Cats of my past: The whole kitten caboodle

By: William R. Toler - Editor
Keef, as a kitten, climbs my pants leg and gnaws on my shirt.
Mojo lounges on the couch on a Sunday afternoon.
Prince sits rather regally on the back of the couch, waiting to jump in someone’s lap.
Yngwie Gimli Gandalf of Asgard looks up at the camera.

I’ve never really been big on pets, but when it comes down to it, I’m more of a cat guy.

I guess it goes back to the first pet I remember, a female tabby named Missy. She was a stray who took up with my family when I was a baby and stuck around for a few years, bearing a few litters of kittens.

Several of her orange tabby babies I named Daniel. Not sure why. However, there was a pair — a gray tabby and an orange tabby that looked like the kittens featured on one of my wall posters — that I named Thunder and Lightning. Seems we also had a Tiger and a Tigger, both gray tabbies, at some point, but my memory is a little fuzzy on them.

Then there was Scruffy, a kinda calico-ish cat, who apparently suffered from postpartum depression, as she would kill every litter she birthed — sometimes in ways that were baffling.

Through most of my formative years, however, we didn’t have any pets, aside from hunting dogs.

It wasn’t until just before I got married that I was again a cat owner. My then-fiancee decided to retrieve Mao Mao, a calico she had had since she was 12. By this time, Mao was getting pretty old, and several times I stepped on teeth that had fallen out.

When we separated, the cat stayed with me (because she liked me better) until the day came.

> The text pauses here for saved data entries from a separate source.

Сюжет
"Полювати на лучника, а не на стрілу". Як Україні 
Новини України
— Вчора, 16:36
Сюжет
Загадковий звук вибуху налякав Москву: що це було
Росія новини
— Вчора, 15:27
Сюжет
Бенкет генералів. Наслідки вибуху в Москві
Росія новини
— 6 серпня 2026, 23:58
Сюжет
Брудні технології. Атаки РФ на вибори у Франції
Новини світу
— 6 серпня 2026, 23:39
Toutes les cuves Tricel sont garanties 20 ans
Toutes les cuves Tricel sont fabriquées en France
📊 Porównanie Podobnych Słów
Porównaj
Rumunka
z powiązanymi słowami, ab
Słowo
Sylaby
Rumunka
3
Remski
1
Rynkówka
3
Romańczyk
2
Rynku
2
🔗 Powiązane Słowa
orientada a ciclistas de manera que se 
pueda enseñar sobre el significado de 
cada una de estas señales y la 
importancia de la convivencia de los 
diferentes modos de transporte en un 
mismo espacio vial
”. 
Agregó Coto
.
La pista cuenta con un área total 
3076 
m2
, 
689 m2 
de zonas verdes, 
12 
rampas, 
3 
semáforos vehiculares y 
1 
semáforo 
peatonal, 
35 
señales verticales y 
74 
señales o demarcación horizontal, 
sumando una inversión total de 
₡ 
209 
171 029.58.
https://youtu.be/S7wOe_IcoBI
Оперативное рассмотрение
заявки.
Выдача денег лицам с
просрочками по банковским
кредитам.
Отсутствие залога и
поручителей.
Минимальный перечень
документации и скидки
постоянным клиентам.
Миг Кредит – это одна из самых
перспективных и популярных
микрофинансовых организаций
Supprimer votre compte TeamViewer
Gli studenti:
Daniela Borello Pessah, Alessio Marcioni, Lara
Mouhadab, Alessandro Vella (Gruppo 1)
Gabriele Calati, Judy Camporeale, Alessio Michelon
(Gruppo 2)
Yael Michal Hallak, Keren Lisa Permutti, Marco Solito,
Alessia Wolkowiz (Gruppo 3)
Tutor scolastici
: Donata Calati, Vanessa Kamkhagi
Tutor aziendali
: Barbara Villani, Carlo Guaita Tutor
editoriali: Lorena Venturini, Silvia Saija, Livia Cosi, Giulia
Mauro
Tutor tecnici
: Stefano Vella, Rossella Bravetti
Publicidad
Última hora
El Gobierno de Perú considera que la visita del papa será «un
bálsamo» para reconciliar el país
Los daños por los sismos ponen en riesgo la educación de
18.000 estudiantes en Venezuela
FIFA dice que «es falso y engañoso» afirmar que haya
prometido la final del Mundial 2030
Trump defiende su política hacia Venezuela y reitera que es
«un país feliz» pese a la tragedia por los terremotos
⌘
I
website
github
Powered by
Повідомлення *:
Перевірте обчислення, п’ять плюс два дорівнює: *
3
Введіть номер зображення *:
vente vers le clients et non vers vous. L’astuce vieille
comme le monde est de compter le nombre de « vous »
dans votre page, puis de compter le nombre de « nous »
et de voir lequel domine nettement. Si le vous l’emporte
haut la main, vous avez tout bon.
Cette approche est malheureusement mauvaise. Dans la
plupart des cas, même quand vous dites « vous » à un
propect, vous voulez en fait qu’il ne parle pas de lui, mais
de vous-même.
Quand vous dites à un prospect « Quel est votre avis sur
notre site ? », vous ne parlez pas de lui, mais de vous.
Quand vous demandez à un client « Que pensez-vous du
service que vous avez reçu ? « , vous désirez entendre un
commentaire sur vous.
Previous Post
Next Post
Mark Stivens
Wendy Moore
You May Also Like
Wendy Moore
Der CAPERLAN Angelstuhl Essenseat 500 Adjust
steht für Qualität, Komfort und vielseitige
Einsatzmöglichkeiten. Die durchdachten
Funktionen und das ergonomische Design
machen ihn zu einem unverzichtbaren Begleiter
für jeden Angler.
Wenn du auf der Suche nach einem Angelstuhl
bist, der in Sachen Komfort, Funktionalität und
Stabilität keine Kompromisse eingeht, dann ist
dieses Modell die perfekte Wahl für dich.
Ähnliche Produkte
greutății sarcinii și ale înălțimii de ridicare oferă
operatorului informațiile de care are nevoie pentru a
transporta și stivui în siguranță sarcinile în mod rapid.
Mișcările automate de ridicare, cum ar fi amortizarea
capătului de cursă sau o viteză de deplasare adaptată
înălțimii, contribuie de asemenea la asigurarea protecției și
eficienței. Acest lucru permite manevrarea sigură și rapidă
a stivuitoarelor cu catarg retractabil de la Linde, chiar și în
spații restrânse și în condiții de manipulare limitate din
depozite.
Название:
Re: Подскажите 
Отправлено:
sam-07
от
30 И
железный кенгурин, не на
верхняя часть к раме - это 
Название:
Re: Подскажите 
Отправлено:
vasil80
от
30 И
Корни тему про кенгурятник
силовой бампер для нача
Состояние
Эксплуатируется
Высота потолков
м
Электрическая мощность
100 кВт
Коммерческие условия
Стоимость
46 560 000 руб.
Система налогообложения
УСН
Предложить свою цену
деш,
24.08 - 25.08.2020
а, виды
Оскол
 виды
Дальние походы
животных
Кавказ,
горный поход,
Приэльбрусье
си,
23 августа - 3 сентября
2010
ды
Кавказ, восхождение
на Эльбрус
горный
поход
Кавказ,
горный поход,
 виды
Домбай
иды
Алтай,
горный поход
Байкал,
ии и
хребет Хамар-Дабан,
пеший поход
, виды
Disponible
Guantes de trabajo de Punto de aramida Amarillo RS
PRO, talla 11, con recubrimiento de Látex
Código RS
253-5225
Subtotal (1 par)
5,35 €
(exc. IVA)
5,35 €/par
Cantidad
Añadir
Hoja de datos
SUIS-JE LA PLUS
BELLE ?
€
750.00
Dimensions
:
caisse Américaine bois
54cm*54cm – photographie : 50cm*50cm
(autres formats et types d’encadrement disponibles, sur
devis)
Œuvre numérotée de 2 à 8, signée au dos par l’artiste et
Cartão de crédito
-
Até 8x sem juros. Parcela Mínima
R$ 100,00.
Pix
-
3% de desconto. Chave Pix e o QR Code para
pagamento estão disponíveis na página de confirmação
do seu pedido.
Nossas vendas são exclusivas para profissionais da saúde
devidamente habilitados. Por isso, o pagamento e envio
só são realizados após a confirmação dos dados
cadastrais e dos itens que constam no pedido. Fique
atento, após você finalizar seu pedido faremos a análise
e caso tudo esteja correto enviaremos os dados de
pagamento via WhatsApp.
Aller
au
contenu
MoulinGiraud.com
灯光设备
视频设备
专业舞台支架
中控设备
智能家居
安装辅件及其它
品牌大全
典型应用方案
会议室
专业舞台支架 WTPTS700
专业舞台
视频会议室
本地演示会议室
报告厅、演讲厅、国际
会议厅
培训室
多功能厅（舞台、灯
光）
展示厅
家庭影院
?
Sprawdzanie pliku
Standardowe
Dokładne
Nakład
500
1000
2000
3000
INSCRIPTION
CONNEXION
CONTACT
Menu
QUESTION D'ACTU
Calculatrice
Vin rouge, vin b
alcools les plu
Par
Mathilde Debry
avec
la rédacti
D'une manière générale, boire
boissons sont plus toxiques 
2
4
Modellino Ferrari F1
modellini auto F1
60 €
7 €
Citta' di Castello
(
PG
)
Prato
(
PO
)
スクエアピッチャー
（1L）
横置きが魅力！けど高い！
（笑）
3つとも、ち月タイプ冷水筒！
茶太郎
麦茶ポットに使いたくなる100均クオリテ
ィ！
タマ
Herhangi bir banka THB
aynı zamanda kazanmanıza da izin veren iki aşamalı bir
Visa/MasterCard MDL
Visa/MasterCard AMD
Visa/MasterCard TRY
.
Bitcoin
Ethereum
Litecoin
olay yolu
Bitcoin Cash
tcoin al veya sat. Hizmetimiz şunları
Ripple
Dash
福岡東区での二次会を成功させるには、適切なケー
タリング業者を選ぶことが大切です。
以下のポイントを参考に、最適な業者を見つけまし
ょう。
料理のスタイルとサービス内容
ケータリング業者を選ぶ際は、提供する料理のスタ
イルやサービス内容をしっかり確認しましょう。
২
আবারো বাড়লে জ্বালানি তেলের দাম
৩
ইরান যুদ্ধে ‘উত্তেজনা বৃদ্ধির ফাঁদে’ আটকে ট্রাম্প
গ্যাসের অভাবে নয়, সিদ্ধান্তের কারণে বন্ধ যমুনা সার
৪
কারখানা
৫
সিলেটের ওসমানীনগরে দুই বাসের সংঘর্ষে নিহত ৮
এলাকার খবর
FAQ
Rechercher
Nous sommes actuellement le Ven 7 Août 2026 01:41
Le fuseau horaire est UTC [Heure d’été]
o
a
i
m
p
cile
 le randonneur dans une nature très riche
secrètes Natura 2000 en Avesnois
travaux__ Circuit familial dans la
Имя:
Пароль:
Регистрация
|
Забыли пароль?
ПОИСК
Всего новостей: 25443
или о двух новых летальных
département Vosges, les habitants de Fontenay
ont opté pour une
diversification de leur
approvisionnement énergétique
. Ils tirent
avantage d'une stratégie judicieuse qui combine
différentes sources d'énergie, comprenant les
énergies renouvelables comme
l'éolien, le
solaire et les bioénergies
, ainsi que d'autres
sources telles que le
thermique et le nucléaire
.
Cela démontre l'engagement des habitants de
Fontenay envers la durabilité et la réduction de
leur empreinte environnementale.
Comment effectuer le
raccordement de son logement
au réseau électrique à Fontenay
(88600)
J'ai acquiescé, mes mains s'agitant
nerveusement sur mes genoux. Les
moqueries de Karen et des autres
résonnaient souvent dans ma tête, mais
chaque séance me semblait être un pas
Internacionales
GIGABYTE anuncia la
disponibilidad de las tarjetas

Mao had been lying on the bathroom floor for two days and hadn’t eaten anything. I picked her up to take her to her food bowl and, along the way, her bladder gave way. I knew at that point that she wasn’t long for this world. I opened the front door and watched as she struggled to stand and walk away and find a place to sleep forever.

While I’ve never officially adopted a cat from a shelter, the most recent four could be considered rescues.

A few years after Mao died, I took in Prince, an orange-and-white longhair. My then-estranged wife was moving, and I didn’t want our daughter to lose another pet. Prince was a hefty lap cat who would hop up on you just as soon as you sat down. He also liked to use shoes as pillows.

About that time, I started dating again. My then-girlfriend had just lost her cat. So when my news director brought in a crate with four gray tabby kittens, I couldn’t resist.

I brought home little Janis, named after ’60s singer Janis Joplin. We soon discovered Janis actually was a boy so renamed him Keef, in honor of Rolling Stones guitarist Keith Richards. (Are you starting to see a pattern?)

One day, we had come from the bedroom to refill our cups with tea and then gone back. Forty-five minutes later, when we returned to the kitchen, we heard a pitiful mewing coming from around the fridge. Our first thought was that the kitten had gotten stuck behind or underneath. Turns out, he had climbed inside while the door was open.

Keef wasn’t very affectionate, but he would snuggle when he wanted to.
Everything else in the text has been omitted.